Sedikit rasa tak senang mendengar 'sang raja' disebut dari Iruka. "Apa itu?"
"Anda diminta untuk menghadiri pertemuan para tetua sebentar lagi untuk membahas masalah penerus klan ini," ada jeda sejenak sebelum Iruka melanjutkan, "sebelum itu, saya mohon agar Anda meminum ini dulu," ujarnya sambil menyerahkan nampan yang berada di kedua tangannya.
Tanpa menoleh sang pangeran menjawab pertanyaan Iruka. "Persetan dengan pertemuan itu. Aku tidak akan datang."
Iruka menyanggah. "Tapi, Pangeran, Anda sebagai penerus klan ini wajib—"
"Sekalipun aku sebagai penerus klan ini, aku tidak akan datang ke pertemuan konyol itu. Aku tak menginginkan ini semua." Sang Pangeran menatap tajam ke arah Iruka.
Iruka mendesah pelan. Ia maklum dengan ketidak inginan Tuannya itu sebagai penerus klan ini. Pangerannya itu adalah orang yang sangat menjunjung tinggi kebebasan. Ia tak suka terikat akan aturan-aturan yang menurutnya konyol di klan ini. Membuatnya tak bisa bergerak bebas.
"Baiklah kalau Anda tak ingin datang ke pertemuan itu. Saya tak bisa memaksa." Ia menarik napasnya sejenak. "Tapi saya mohon kepada Anda agar minum 'cairan' ini. Anda sudah tak meminumnya empat bulan yang lalu. Wajah Anda sudah pucat, saya khawatir."

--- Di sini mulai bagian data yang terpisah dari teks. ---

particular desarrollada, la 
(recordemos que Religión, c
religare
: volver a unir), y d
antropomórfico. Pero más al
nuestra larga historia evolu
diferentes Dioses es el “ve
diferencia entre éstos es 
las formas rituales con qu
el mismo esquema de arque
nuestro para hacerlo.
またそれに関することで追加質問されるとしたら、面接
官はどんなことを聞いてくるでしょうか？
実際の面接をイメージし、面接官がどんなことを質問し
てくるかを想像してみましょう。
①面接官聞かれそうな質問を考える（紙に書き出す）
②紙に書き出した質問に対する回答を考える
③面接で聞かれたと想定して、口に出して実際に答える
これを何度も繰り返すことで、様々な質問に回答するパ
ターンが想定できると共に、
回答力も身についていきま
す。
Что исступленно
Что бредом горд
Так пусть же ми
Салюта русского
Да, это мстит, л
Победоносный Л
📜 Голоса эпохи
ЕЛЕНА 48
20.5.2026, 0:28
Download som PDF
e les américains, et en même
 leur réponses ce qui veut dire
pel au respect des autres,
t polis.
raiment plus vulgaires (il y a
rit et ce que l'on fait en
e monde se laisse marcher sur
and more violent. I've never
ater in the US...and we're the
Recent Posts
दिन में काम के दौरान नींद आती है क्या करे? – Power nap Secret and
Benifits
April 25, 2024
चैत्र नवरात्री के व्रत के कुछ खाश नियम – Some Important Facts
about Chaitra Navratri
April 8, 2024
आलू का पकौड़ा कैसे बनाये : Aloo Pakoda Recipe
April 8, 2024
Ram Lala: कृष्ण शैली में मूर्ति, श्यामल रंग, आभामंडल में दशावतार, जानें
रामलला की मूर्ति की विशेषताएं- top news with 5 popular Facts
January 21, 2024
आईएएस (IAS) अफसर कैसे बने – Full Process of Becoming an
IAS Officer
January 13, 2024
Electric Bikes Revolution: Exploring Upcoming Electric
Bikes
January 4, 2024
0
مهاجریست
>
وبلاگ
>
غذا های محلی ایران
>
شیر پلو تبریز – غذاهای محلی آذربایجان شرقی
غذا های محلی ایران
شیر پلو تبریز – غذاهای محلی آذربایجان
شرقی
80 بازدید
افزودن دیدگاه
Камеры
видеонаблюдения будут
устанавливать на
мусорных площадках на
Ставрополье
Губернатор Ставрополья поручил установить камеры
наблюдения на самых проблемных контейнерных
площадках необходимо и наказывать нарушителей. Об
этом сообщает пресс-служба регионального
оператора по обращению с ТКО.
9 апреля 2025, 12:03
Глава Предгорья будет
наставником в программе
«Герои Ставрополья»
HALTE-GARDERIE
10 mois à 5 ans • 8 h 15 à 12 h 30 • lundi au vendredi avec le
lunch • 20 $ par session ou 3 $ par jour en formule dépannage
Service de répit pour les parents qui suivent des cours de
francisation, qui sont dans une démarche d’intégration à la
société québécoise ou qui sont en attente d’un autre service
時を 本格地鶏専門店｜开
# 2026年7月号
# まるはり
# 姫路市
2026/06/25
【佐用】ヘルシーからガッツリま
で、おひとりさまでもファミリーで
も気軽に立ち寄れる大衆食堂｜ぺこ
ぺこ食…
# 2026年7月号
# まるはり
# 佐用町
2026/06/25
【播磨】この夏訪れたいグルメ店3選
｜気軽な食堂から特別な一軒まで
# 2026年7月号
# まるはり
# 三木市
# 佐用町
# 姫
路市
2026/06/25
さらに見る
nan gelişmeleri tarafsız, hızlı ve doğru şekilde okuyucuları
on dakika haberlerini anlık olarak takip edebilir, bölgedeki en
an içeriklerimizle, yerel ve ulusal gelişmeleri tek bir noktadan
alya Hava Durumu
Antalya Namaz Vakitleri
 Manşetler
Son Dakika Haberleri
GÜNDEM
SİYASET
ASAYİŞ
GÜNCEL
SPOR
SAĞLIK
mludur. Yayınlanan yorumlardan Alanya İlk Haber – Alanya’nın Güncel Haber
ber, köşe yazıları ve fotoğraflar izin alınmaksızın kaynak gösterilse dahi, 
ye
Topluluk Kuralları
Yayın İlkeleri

Sang pangeran itu bangkit dari rebahannya. Ia duduk di pinggir kasur dan menatap Iruka lembut. "Tidak, aku tak akan minum. Aku tak apa. Terima kasih telah mengkhawatirkanku." Ia berjalan mendekati Iruka. "Aku akan pergi untuk mencari angin. Apabila para tetua itu mencariku, bilang saja, aku keluar."
Ia membawa kakinya keluar dari kamarnya setelah Iruka mengiyakannya. Begitu pangerannya sudah menghilang, ia mendesah. "Sampai kapan kau akan begini, Naruto?" gumamnya pelan.

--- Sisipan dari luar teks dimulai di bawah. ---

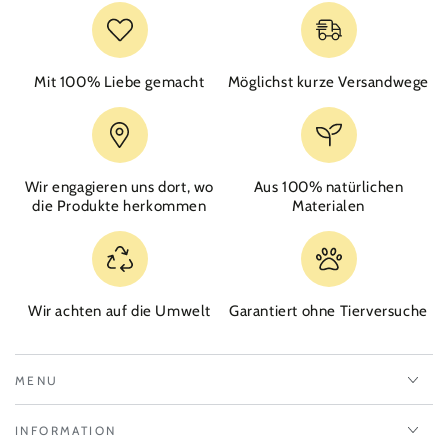
Mit 100% Liebe gemacht
Möglichst kurze Versandwege
Wir engagieren uns dort, wo
Aus 100% natürlichen
die Produkte herkommen
Materialen
Wir achten auf die Umwelt
Garantiert ohne Tierversuche
MENU
INFORMATION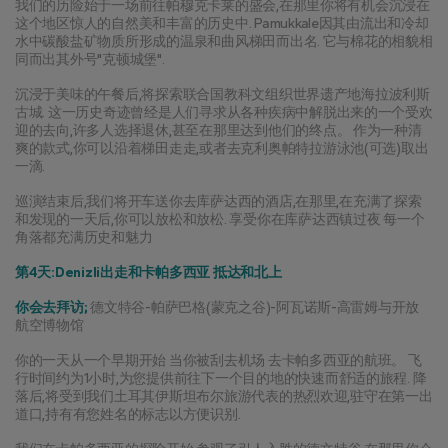
我们的历险始于一场前往帕穆克卡莱的盛会,在那里你将有机会沉浸在
这个地区惊人的自然美和丰富的历史中. Pamukkale因其由流出和冷却
水中碳酸盐矿物质所形成的温泉和曲风梯田而出名. 它与棉花的相貌相
同而出其外号"克顿城堡".
沉浸于美味的午餐后,将探索联合国教科文组织世界遗产地海拉波利斯
古城. 这一历史奇迹曾经是人们寻求从各种疾病中解脱出来的一个受欢
迎的去向,许多人选择退休,甚至在那里达到他们的终点。 作为一种清
爽的款式,你可以沿着梯田走走,或者去克利奥帕特拉游泳池(可选)取出
一滴.
巡演结束后,我们将开车送你去库萨达西的酒店,在那里,在充满了探索
和发现的一天后,你可以放松和放松. 享受你在库萨达西镇过夜 每一个
角落都充满历史和魅力
第4天:Denizli出走和卡帕多西亚 抵达和北上
你会去拜访;
 德文特谷-帕萨巴格(蒙克之谷)-阿瓦诺斯-高雷姆与开放 
航空博物馆
你的一天从一个早期开始 当你被刮去机场 去卡帕多西亚的航班。 飞
行时间约为1小时,为您提供前往下一个目的地的快速而舒适的旅程. 降
落后,将受到我们土耳其伊斯坦布尔旅游代表的热烈欢迎,驻守在第一出
道口,持有有您姓名的标志以方便识别.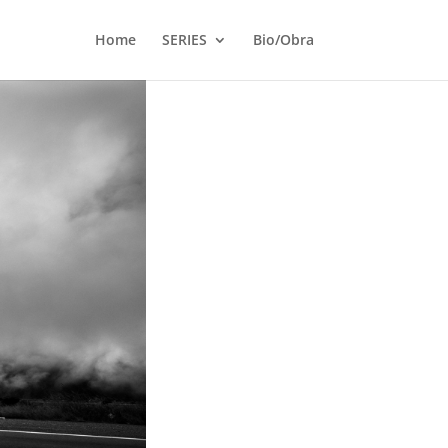
Home
SERIES
Bio/Obra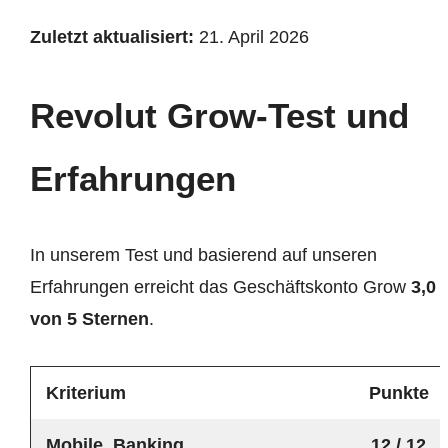
Zuletzt aktualisiert:
21. April 2026
Revolut Grow-Test und
Erfahrungen
In unserem Test und basierend auf unseren
Erfahrungen erreicht das Geschäftskonto Grow
3,0
von 5 Sternen
.
Kriterium
Punkte
Mobile_Banking
12 / 12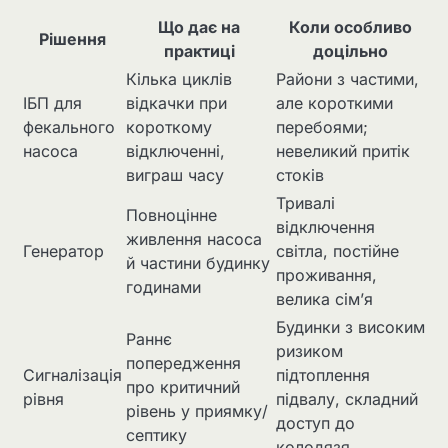
Що дає на
Коли особливо
Рішення
практиці
доцільно
Кілька циклів
Райони з частими,
ІБП для
відкачки при
але короткими
фекального
короткому
перебоями;
насоса
відключенні,
невеликий притік
виграш часу
стоків
Тривалі
Повноцінне
відключення
живлення насоса
Генератор
світла, постійне
й частини будинку
проживання,
годинами
велика сім’я
Будинки з високим
Раннє
ризиком
попередження
Сигналізація
підтоплення
про критичний
рівня
підвалу, складний
рівень у приямку/
доступ до
септику
колодязя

Sang Pangeran melangkah keluar dari kastilnya. Para penjaga dan pelayan yang kebetulan bertemu dengannya hanya menunduk hormat. Sang pangeran berdiam saja, tak membalasnya. Walau hanya sekedar anggukan singkat.
Angin malam ini begitu kencang. Menerbangkan helai rambut pirangnya berbagai arah. Ia memejamkan matanya. Merasakan tamparan angin membelai lembut wajahnya. Tak berapa lama, mata itu terbuka, menampakkan lautan biru indah yang siapapun memandangnya akan terpesona. Sang pangeran tersenyum, dan gigi runcing itu menyembul di balik bibirnya. Setelahnya, ia pergi meninggalkan kediamannya.
.
#
.
Tempat itu begitu ramai. Suara hingar bingar memenuhi ruangan yang sangat berisik itu. Alunan musik yang berasal dari dj begitu menggema, membuat siapa saja akan menari sesukanya.
Di sinilah sang Pangeran berada. Ia melangkah masuk ke dalamnya, mendapati ribuan manusia tengah bersenang-senang ria. Bau rokok dan alkohol dimana-mana. Namun bau yang paling menyengat menghampiri indra penciumannya hanya darah. Terasa begitu menusuk.
Beberapa wanita malam mendatanginya. Mereka tersenyum menggoda, hanya untuk menarik perhatian sang pangeran agar mau 'menyewa'nya. Andaikata para wanita itu tahu kalau pemuda yang tengah mereka goda ini 'berbeda', tentu mereka tak berpikir dua kali untuk menggodanya.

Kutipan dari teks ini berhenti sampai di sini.